Né le 27 décembre 1930 à Hayti, dans le Missouri, Bob Stroger représente bien plus qu'un simple musicien ; il est le gardien d'une tradition qui a migré des champs de coton vers les clubs électrifiés du Nord. Son parcours est emblématique de la Grande Migration afro-américaine, un mouvement qui a non seulement déplacé des populations, mais a surtout transmuté le blues rural en une force urbaine et électrique.
Les années de formation et l'ombre des géants
L'enfance de Stroger s'est déroulée dans la ruralité du Missouri, mais c'est son arrivée à Chicago en 1955 qui a scellé son destin musical. La famille Stroger s'installe dans le West Side, occupant un appartement situé juste derrière le Silvio's, un club légendaire qui accueillait les figures de proue du Chicago Blues. Cette proximité géographique a permis à Stroger de s'imprégner, presque par osmose, du jeu de Muddy Waters et Howlin' Wolf.
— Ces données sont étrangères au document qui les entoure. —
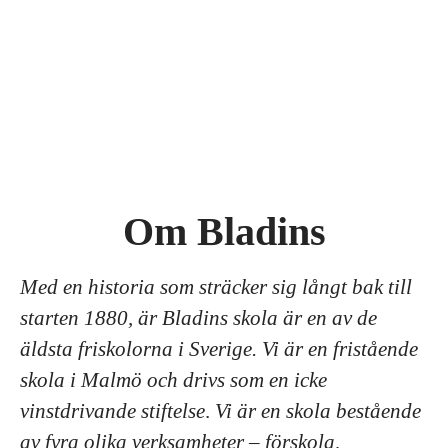
Om Bladins
Med en historia som sträcker sig långt bak till
starten 1880, är Bladins skola är en av de
äldsta friskolorna i Sverige. Vi är en fristående
skola i Malmö och drivs som en icke
vinstdrivande stiftelse
.
Vi är en skola bestående
av fyra olika verksamheter – förskola,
Initialement guitariste autodidacte, Stroger s'est tourné vers la basse par nécessité et par opportunité, encouragé par son beau-frère Johnny Ferguson et des musiciens tels que Calvin "Fuzz" Jones. Ses débuts sur l'instrument étaient précaires : il utilisait une guitare dont il accordait les cordes pour simuler le registre grave avant de pouvoir s'offrir une véritable basse électrique à quatre cordes. Ce passage de la guitare à la basse est crucial pour comprendre son style : il conserve une approche mélodique tout en privilégiant la fonction de soutien rythmique pur.
L'art du sideman d'élite
La carrière de Stroger se définit par sa fidélité et sa stabilité. Pendant quinze ans, il a été le pilier rythmique du guitariste Eddie King, participant à ses premiers enregistrements en 1965 avec le titre "Love You Baby". Après une période de doute qui l'a vu s'éloigner de la musique suite au départ de King, il est revenu sur le devant de la scène grâce à Otis Rush en 1975.
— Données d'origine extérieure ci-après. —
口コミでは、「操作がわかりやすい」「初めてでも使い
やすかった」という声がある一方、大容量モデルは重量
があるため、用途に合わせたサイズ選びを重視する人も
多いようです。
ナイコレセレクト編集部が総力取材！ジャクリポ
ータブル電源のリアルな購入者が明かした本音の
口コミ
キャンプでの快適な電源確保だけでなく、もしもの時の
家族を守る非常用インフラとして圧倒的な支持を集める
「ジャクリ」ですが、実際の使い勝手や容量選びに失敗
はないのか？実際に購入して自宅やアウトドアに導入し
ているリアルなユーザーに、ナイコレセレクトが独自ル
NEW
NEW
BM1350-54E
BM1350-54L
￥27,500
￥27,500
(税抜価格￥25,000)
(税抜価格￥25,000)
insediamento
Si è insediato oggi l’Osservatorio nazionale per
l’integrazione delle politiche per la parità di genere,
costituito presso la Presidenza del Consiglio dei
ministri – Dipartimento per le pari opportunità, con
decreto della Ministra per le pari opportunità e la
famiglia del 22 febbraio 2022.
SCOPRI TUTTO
Sous la direction de Rush, Stroger a perfectionné ce que les critiques appellent le "groove inébranlable". Son rôle n'était pas de briller par des solos complexes, mais de créer un tapis sonore d'une densité telle que le soliste pouvait explorer toutes les libertés harmoniques. Cette période l'a mené à parcourir l'Europe, devenant une figure familière des festivals internationaux comme le Lucerne Blues Festival. Sa capacité à s'adapter aux tempéraments variés de leaders comme Sunnyland Slim, Jimmy Rogers ou Eddie Taylor témoigne d'une intelligence musicale supérieure, centrée sur l'écoute et l'effacement de l'ego au profit de la chanson.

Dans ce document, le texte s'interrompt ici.